If readers take a quick look at Section 2.1, which deals with the official analytical methods focused on cosmetics, they will quickly realize that there are not many official analytical methods dealing with hair dyes. According to the methods of analysis published by
the EU Cosmetics Directive (European Commission, 1999), there is only an official
method for the qualitative and semi-quantitative determination of 17 oxidative hair dyes,
which are described in Table 4.3.5. The method proposes the extraction of the target analytes at pH 10 with ethanol by means of centrifugation, and afterwards the supernatant is
run either in one- or two-dimensional thin-layer chromatography (TLC) plate. The identification and subsequent semi-quantitative determination is carried out by comparing the
position and intensity of the obtained spots with those spots obtained with an appropriate
range of concentration of reference substances.

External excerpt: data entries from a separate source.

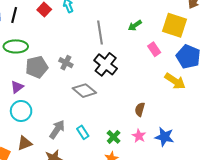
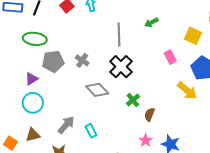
green arrow: (135, 25) -> (151, 23), moved
yellow square: (175, 25) -> (193, 36), size x0.7
green cross: (114, 137) -> (133, 100), moved

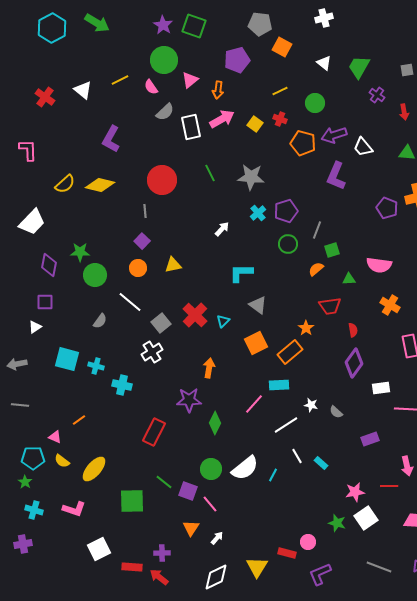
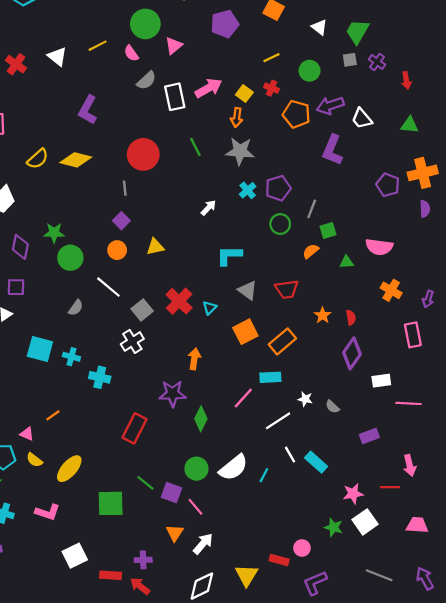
gray square: (407, 70) -> (350, 60), moved
orange arrow: (218, 90) -> (237, 117), moved
red trapezoid: (330, 306) -> (287, 289), moved
orange star: (306, 328) -> (323, 315), moved
cyan rectangle: (321, 463) -> (316, 462), size x1.5
white arrow: (217, 538) -> (203, 544), size x1.5

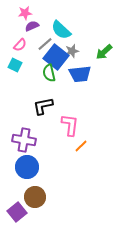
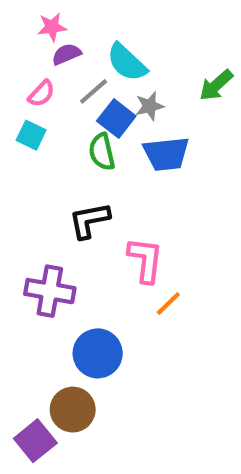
green arrow: (104, 52) -> (216, 85), moved
blue square: (56, 57) -> (116, 119), size x0.7
blue circle: (27, 167) -> (98, 353), moved

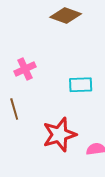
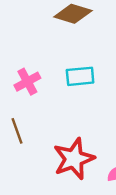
cyan rectangle: (81, 85) -> (80, 76), moved

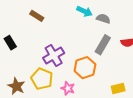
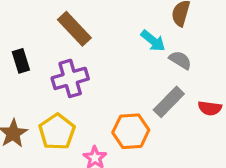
brown rectangle: (37, 16) -> (74, 29), size x1.5
purple cross: (54, 56) -> (70, 78), moved

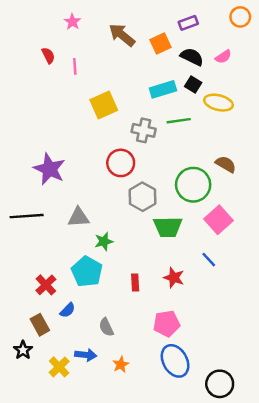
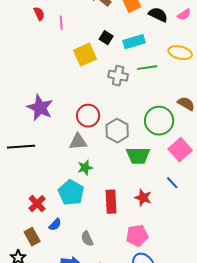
black square: (193, 84) -> (106, 38), moved
red circle: (121, 163) -> (88, 116), moved
gray triangle: (78, 217) -> (78, 142), moved
red rectangle: (135, 282) -> (111, 202), size x1.6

Also, the international Association of Analytical Communities (AOAC) published
three different methods to determine three hair dyes, namely toluene-2,5-diamine,
p-phenylendiamine and pyrogallol. The two former ones were determined gravimetrically, whereas the latter was determined colorimetrically (Horwitz, 2005).

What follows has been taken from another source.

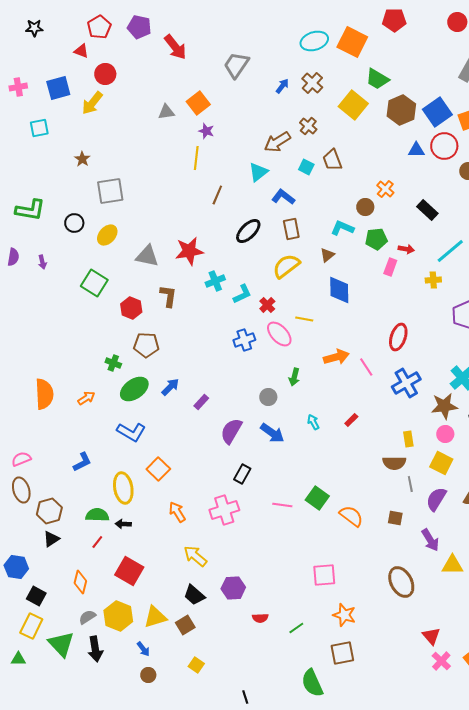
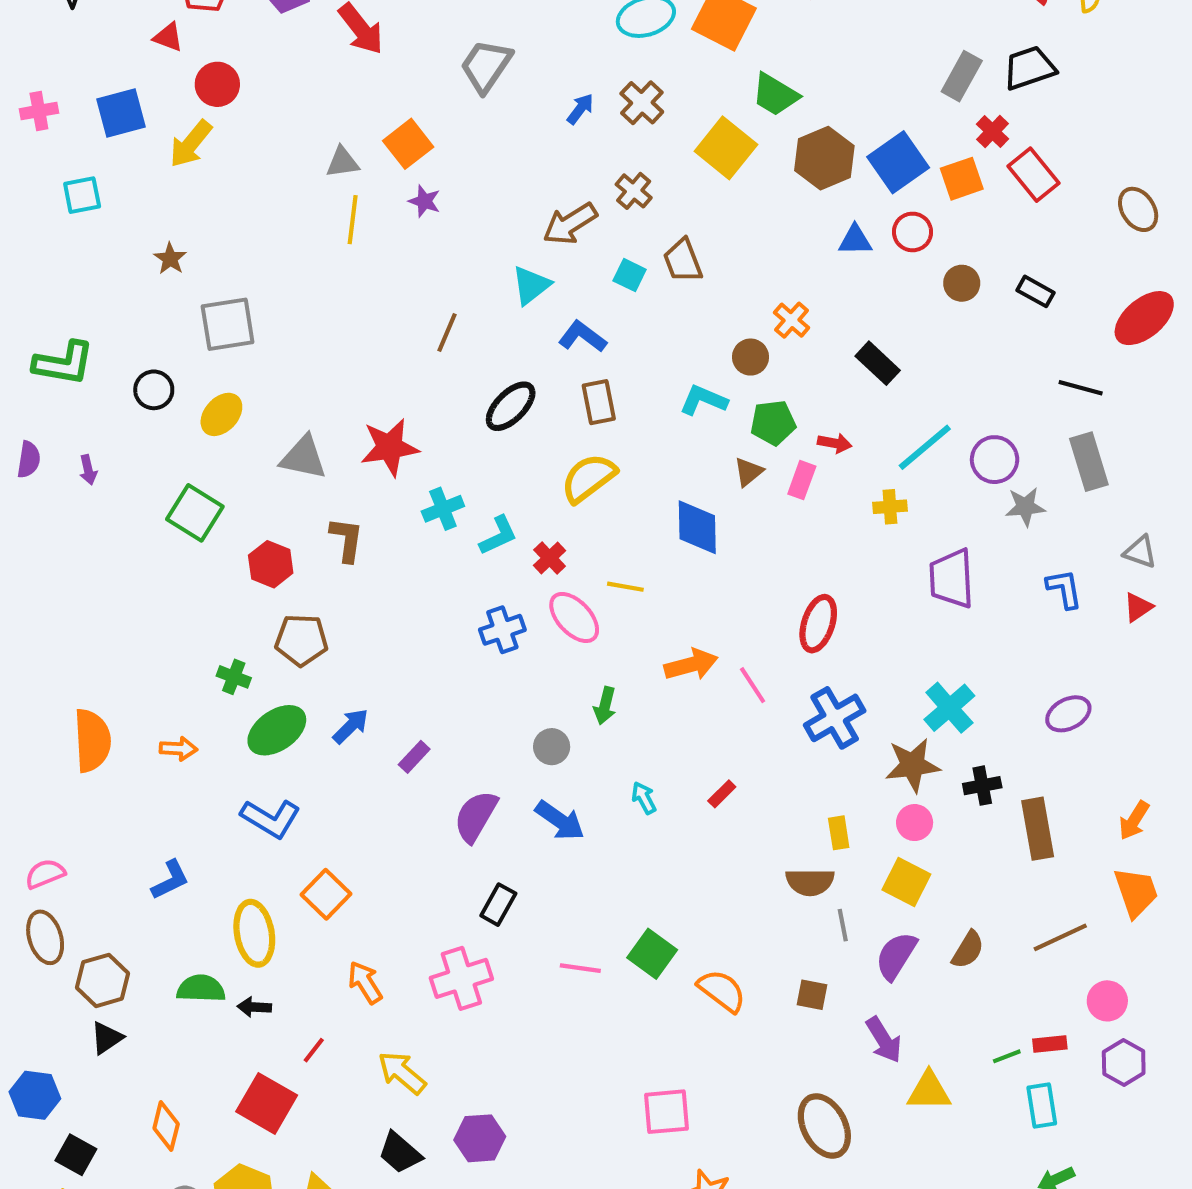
red circle: (444, 146) -> (913, 232), size x0.7
yellow line: (196, 158) -> (353, 220), moved
brown triangle: (327, 255) -> (748, 472), moved
orange arrow: (86, 398) -> (178, 749), turned 36
red line: (97, 542) -> (314, 1050), moved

To our knowledge, no other official methods regarding this type of ingredients have
been published.

Table 4.3.5
Substances determined qualitatively and semi-quantitatively by the official method of analysis
proposed by the European Commission for the determination of hair dyes
INCIa name
o-Phenylenediamine
m-Phenylenediamine
p-Phenylenediamine
4-Nitro-o-phenylendiamine
2-Nitro-p-phenylendiamine
Toluene-3,4-diamine
Toluene-2,4-diamine
Toluene-2,5-diamine
o-Aminophenol
m-Aminophenol
p-Aminophenol
2,4-Diaminophenol
Hydroquinone
1-Naphthol
2-Naphthol
Pyrogallol
Resorcinol
a

INCI, International Nomenclature of Cosmetic Ingredients.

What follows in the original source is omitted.